GET BOATING EDUCATION. Starting July 1st of this year, all boat operators born after January 1st, 1998 are required to take a boater”s education class. The classes can be completed online, in a classroom or through a home study program. Get more information on boating education classes at www.gadrrle.org/node/33.
STAY SOBER. Boating under the influence is the leading cause of accidents on the water. Keeping the alcohol on shore is the best way to ensure everyone stays safe and aware of children”s whereabouts.
PREPARE FOR WEATHER. With Georgia”s unpredictable weather, it is necessary to plan ahead and check for possible storms during the day and be ready for the dark with nighttime running lights on the boat. Free vessel safety checks to keep your boat up to par can be administered through the US Coast Guard Auxiliary or US Power Squadrons. Visit www.uscboating.org for more information.
BE READY FOR EMERGENCIES. Learn infant and child CPR and always keep a phone on hand. Taking boating education classes can educate you about boating safety practices.
KEEP LIFEJACKETS AVAILABLE. All passengers of the boat should be fitted and assigned a lifejacket, and they should be stored in a place that can be accessed easily and quickly. All children under the age of 13 need to wear a lifejacket while underway in the boat. Teaching children to swim is an added cautionary step to prevent drowning.

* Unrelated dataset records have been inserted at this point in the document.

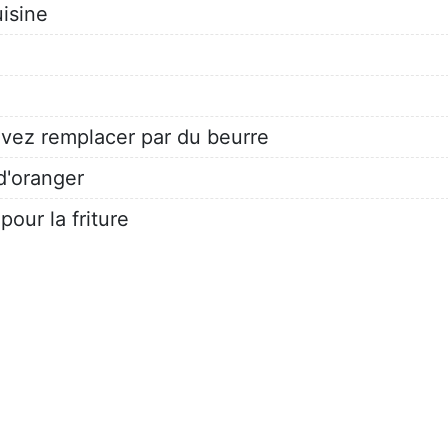
isine
uvez remplacer par du beurre
 d'oranger
pour la friture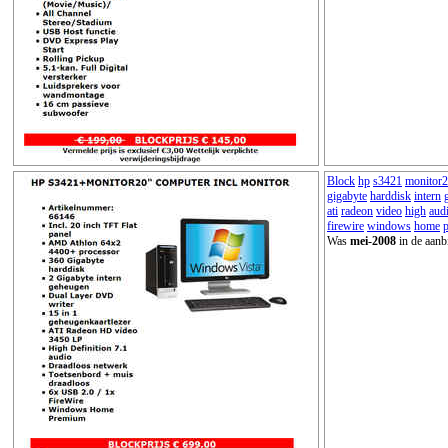
Block
hp
s3421
monitor
gigabyte
harddisk
intern
ati
radeon
video
high
aud
firewire
windows
home
Was
mei-2008
in de aanb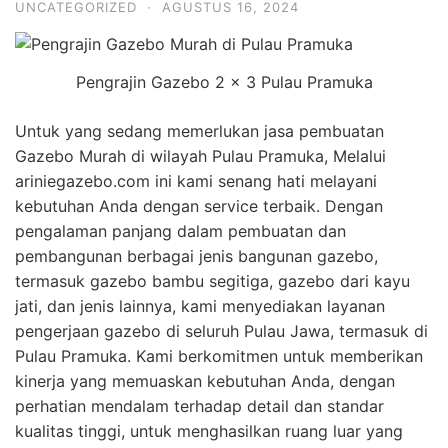
UNCATEGORIZED
·
AGUSTUS 16, 2024
Pengrajin Gazebo 2 x 3 Pulau Pramuka
Untuk yang sedang memerlukan jasa pembuatan
Gazebo Murah di wilayah Pulau Pramuka, Melalui
ariniegazebo.com ini kami senang hati melayani
kebutuhan Anda dengan service terbaik. Dengan
pengalaman panjang dalam pembuatan dan
pembangunan berbagai jenis bangunan gazebo,
termasuk gazebo bambu segitiga, gazebo dari kayu
jati, dan jenis lainnya, kami menyediakan layanan
pengerjaan gazebo di seluruh Pulau Jawa, termasuk di
Pulau Pramuka. Kami berkomitmen untuk memberikan
kinerja yang memuaskan kebutuhan Anda, dengan
perhatian mendalam terhadap detail dan standar
kualitas tinggi, untuk menghasilkan ruang luar yang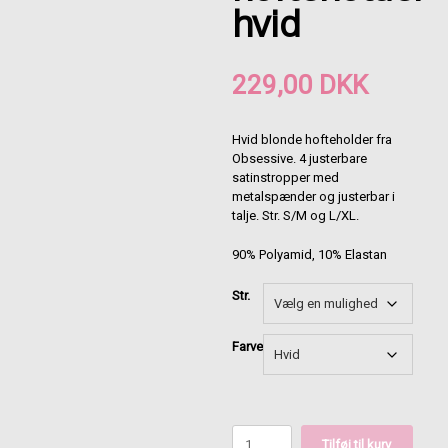
hvid
229,00
DKK
Hvid blonde hofteholder fra
Obsessive. 4 justerbare
satinstropper med
metalspænder og justerbar i
talje. Str. S/M og L/XL.
90% Polyamid, 10% Elastan
Str.
Farve
OBSESSIVE
Tilføj til kurv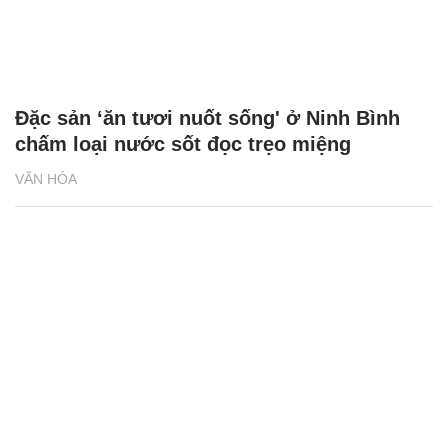
Đặc sản ‘ăn tươi nuốt sống' ở Ninh Bình
chấm loại nước sốt đọc trẹo miệng
VĂN HÓA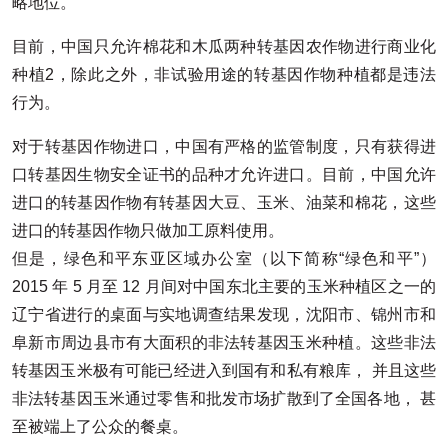
略地位。
目前，中国只允许棉花和木瓜两种转基因农作物进行商业化
种植2，除此之外，非试验用途的转基因作物种植都是违法
行为。
对于转基因作物进口，中国有严格的监管制度，只有获得进
口转基因生物安全证书的品种才允许进口。目前，中国允许
进口的转基因作物有转基因大豆、玉米、油菜和棉花，这些
进口的转基因作物只做加工原料使用。
但是，绿色和平东亚区域办公室（以下简称“绿色和平”）
2015 年 5 月至 12 月间对中国东北主要的玉米种植区之一的
辽宁省进行的桌面与实地调查结果发现，沈阳市、锦州市和
阜新市周边县市有大面积的非法转基因玉米种植。这些非法
转基因玉米极有可能已经进入到国有和私有粮库， 并且这些
非法转基因玉米通过零售和批发市场扩散到了全国各地， 甚
至被端上了公众的餐桌。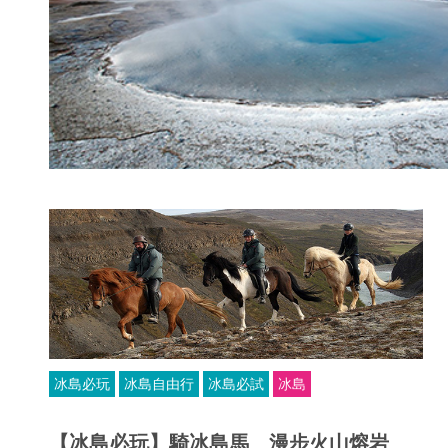
冰島必玩
冰島自由行
冰島必試
冰島
【冰島必玩】騎冰島馬 漫步火山熔岩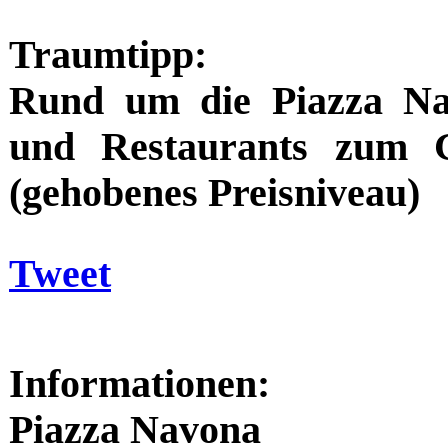
Traumtipp:
Rund um die Piazza Na
und Restaurants zum G
(gehobenes Preisniveau)
Tweet
Informationen:
Piazza Navona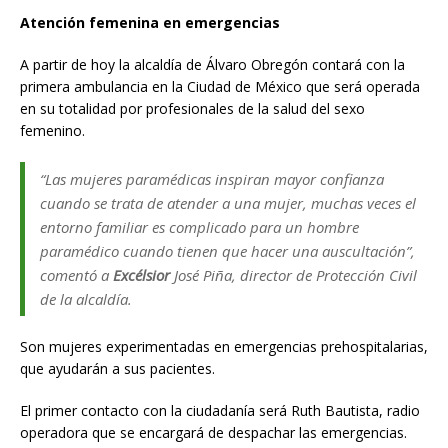
Atención femenina en emergencias
A partir de hoy la alcaldía de Álvaro Obregón contará con la
primera ambulancia en la Ciudad de México que será operada
en su totalidad por profesionales de la salud del sexo
femenino.
“Las mujeres paramédicas inspiran mayor confianza
cuando se trata de atender a una mujer, muchas veces el
entorno familiar es complicado para un hombre
paramédico cuando tienen que hacer una auscultación”,
comentó a
Excélsior
José Piña, director de Protección Civil
de la alcaldía.
Son mujeres experimentadas en emergencias prehospitalarias,
que ayudarán a sus pacientes.
El primer contacto con la ciudadanía será Ruth Bautista, radio
operadora que se encargará de despachar las emergencias.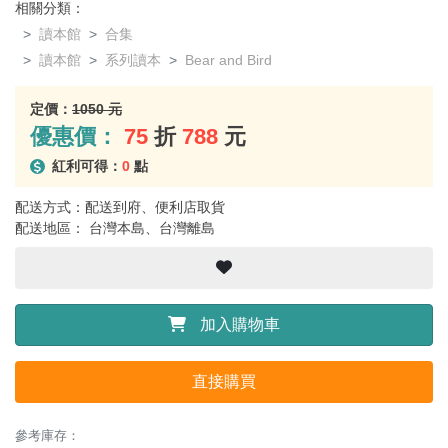
相關分類：
讀本館
合集
讀本館
系列讀本
Bear and Bird
定價：
1050 元
優惠價：
75
折
788
元
紅利可得：
0
點
配送方式：配送到府、便利店取貨
配送地區： 台灣本島、台灣離島
加入購物車
直接購買
參考庫存：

ACTIVELY SUPERVISE. Provide undivided attention and constant supervision when children are around large bodies of water. Rotating a designated “water watcher” among the adults can ensure children are always being accounted for.
EDUCATE ABOUT SAFE DIVING AND SWIMMING. Teach children that diving into lakes and rivers can be dangerous because there is no telling what is just underneath the surface. No one should dive into water less than nine feet deep. Designated safe swimming areas should be addressed- talk about river currents, uneven surfaces, undertow and changing weather.